## [The data]
+===+
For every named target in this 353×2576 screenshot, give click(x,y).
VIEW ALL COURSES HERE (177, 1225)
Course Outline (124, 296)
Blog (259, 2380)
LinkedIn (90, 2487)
+===+
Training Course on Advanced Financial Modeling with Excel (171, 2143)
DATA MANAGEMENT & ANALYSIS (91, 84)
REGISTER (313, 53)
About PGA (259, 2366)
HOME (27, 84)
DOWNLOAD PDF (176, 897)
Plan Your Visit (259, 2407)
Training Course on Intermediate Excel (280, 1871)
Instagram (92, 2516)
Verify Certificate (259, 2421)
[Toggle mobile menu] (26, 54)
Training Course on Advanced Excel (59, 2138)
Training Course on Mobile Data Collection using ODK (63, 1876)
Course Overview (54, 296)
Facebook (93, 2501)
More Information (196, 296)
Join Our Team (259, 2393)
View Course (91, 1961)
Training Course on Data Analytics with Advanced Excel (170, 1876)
+===+
## [Your objective]
What you give back should be only the lines of the records above, starting at the line with "View Course (91, 1961)" and ending at the line with "Training Course on Data", restated word for word.

## [Result below]
View Course (91, 1961)
Training Course on Data Analytics with Advanced Excel (170, 1876)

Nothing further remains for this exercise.